Work task: Scan the material below for the string "تهران", and copy every line where it shows up.

Data excerpts:
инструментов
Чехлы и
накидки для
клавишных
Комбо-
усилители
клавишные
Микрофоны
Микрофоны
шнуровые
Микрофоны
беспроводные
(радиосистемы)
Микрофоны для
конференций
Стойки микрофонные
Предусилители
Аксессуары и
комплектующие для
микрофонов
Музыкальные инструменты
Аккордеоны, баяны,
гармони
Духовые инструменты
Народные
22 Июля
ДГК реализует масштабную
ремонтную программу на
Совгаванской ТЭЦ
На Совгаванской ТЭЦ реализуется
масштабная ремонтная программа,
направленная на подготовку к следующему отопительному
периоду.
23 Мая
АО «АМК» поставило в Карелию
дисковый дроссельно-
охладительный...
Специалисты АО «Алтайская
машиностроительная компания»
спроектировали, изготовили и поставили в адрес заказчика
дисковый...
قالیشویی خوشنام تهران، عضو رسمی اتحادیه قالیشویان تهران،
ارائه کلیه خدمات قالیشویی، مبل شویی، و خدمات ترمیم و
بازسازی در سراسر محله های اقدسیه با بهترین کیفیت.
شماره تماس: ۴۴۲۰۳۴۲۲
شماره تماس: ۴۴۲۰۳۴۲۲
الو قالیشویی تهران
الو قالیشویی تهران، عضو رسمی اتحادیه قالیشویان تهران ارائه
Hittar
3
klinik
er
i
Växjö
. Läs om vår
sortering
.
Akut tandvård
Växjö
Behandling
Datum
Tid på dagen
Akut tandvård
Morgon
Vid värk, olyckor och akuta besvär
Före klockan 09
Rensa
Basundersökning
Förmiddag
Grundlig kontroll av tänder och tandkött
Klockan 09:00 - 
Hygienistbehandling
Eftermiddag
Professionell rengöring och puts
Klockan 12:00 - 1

Output for this exercise:
قالیشویی خوشنام تهران، عضو رسمی اتحادیه قالیشویان تهران،
الو قالیشویی تهران
الو قالیشویی تهران، عضو رسمی اتحادیه قالیشویان تهران ارائه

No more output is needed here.